File metadata and controls

54 lines (37 loc) · 2.54 KB

GSDB : Genome Structure Database


Bioinformatics, Data Mining, Machine Learning (BDM) Laboratory,

University of Missouri, Columbia MO 65211


Contact:

             Jianlin Cheng, PhD
             Department of Computer Science
             University of Missouri, Columbia
             Email: [email protected]

GSDB is a database of Hi-C data chromosome and genome structures. Our goal is that this database will enable the exploration of the dynamic architecture of the different Hi-C 3D structure in a variety of cells and tissues.
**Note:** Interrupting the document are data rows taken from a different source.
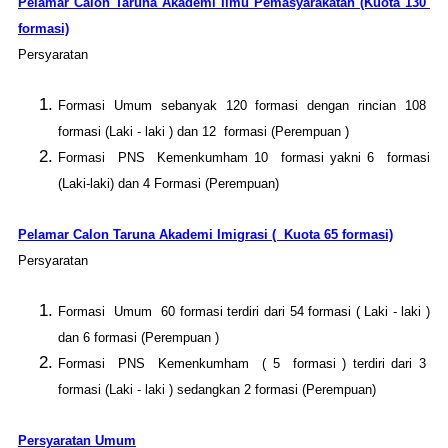
Pelamar Calon Taruna Akademi Ilmu Pemasyarakatan (Kuota 130
formasi)
Persyaratan
Formasi Umum sebanyak 120 formasi dengan rincian 108
formasi (Laki - laki ) dan 12 formasi (Perempuan )
Formasi PNS Kemenkumham 10 formasi yakni 6 formasi
(Laki-laki) dan 4 Formasi (Perempuan)
Pelamar Calon Taruna Akademi Imigrasi ( Kuota 65 formasi)
Persyaratan
Formasi Umum 60 formasi terdiri dari 54 formasi ( Laki - laki )
dan 6 formasi (Perempuan )
Formasi PNS Kemenkumham ( 5 formasi ) terdiri dari 3
formasi (Laki - laki ) sedangkan 2 formasi (Perempuan)
Persyaratan Umum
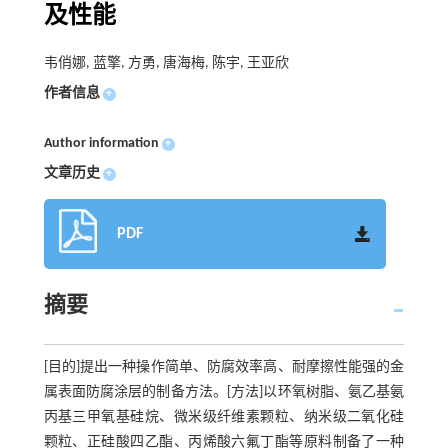
及性能
韦俏娜, 蓝擎, 方勇, 唐海梅, 陈宇, 王亚欣
作者信息
+
Author information
+
文章历史
+
PDF
摘要
[目的]提出一种操作简单、防腐效率高、耐摩擦性能强的金
属表面防腐涂层的制备方法。[方法]以环氧树脂、氨乙基氨
丙基三甲氧基硅烷、微米级纤维素颗粒、纳米级二氧化硅
颗粒、正硅酸四乙酯、丙烯酸六氟丁酯等原料制备了一种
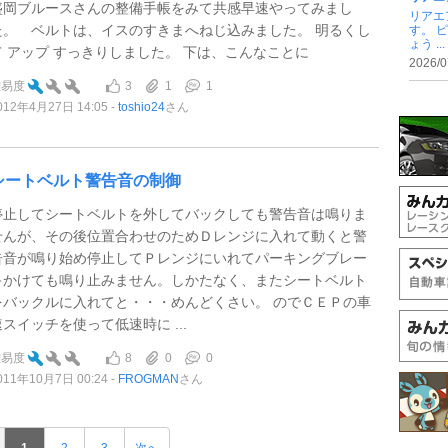
盛岡ブルースさんの整備手帳をみて共感早速やってみまし
リアエ
た。 ベルトは、イスのすきまへねじ込みました。 明るくし
す。 
ょう ...
て アップ すっきりしました。 下は、こんなことに
2026/0
3
1
1
難易度
012年4月27日 14:05
toshio24
さん
シートベルト警告音の制御
停止してシートベルトを外してバックしても警告音は鳴りま
せんが、その後位置合わせのためＤレンジに入れて動くと警
告音が鳴り始め停止してＰレンジにいれてパーキングブレー
キかけても鳴り止みません。しかたなく、またシートベルト
をバックルに入れてと・・・めんどくさい。 のでＣＥＰの車
速スイッチを使って低速時に ...
8
0
0
難易度
011年10月7日 00:24
FROGMAN
さん
1
2
3
次へ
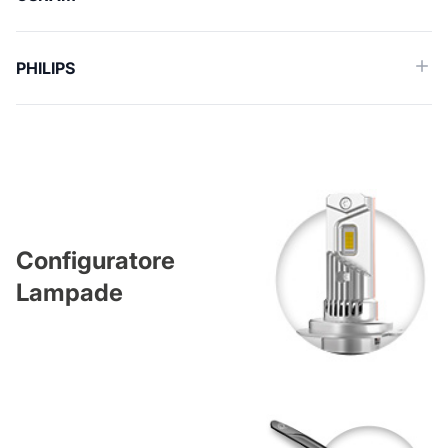
PHILIPS
Configuratore
Lampade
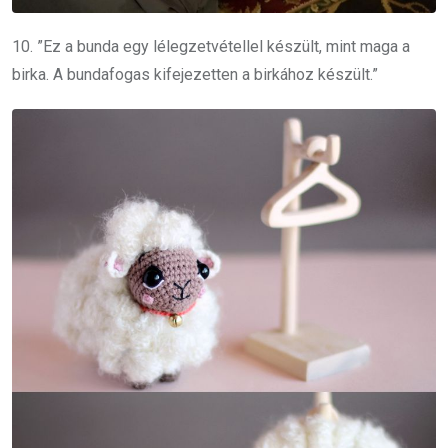
10. ”Ez a bunda egy lélegzetvétellel készült, mint maga a
birka. A bundafogas kifejezetten a birkához készült.”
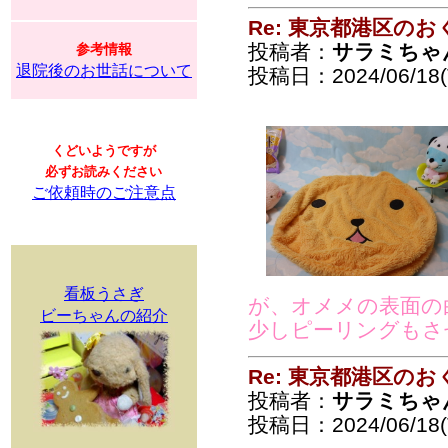
Re: 東京都港区の
投稿者：
サラミちゃ
参考情報
退院後のお世話について
投稿日：2024/06/18(T
くどいようですが
必ずお読みください
ご依頼時のご注意点
看板うさぎ
が、オメメの表面の
ビーちゃんの紹介
少しピーリングもさ
Re: 東京都港区の
投稿者：
サラミちゃ
投稿日：2024/06/18(T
Over 50,000 structures from 12 start-of-the-art Hi-C data structure prediction algorithms for 32 Hi-C datasets each containing varying resolutions.

1. Content of folders:

  • src: source code for the website
  • GSDB_Scripts: Contains the Algorithms and the scripts used for data extraction, data normalization, and 3D structure generation.
  • Database Data Info.xlsx: Contains more information about the Hi-C data and the 3D structure prediction tools
  • ID_Generator.jar: Java executable file to create the GSDB ID. To execute type in terminal: java -jar ID_Generator.jar

2. Algorithms Input

For each algorithm, we have described the contact matrix input format they accept and the input file name extension/suffix used for the 3D structure Construction

Algorithm Input Format GSDB Input filename suffix
LorDG 3-column Matrix _list.txt
3DMax 3-column Matrix _list.txt
MOGEN 3-column Matrix _list.txt
Pastis 3-column Matrix(bin1,bin2,IF), and mapping coordinate(chr, start_pos,end_pos, bin) .n_contact, .cbins
Chromosome3D n x n Square Matrix _matrix.txt
HSA 2-column bin positon with n x n Square Matrix _HSA.txt
miniMDS Chromosome,positon,IF(chr,start_pos1,end_pos1,chr, start_pos2,end_pos2,IF) .bed
ShRec3D n x n Square Matrix _matrix.txt
GEM 2-column bin positon with n x n Square Matrix _HSA.txt
ChromSDE 3-column Matrix, and mapping coordinate .n_contact, .cbins
SIMBA3D n x n Square Matrix .npy
InfMod3DGen n x n Square Matrix _matrix.txt

3. Disclaimer

The executable software and the source code of is distributed free of charge as it is to any non-commercial users. The authors hold no liabilities to the performance of the program.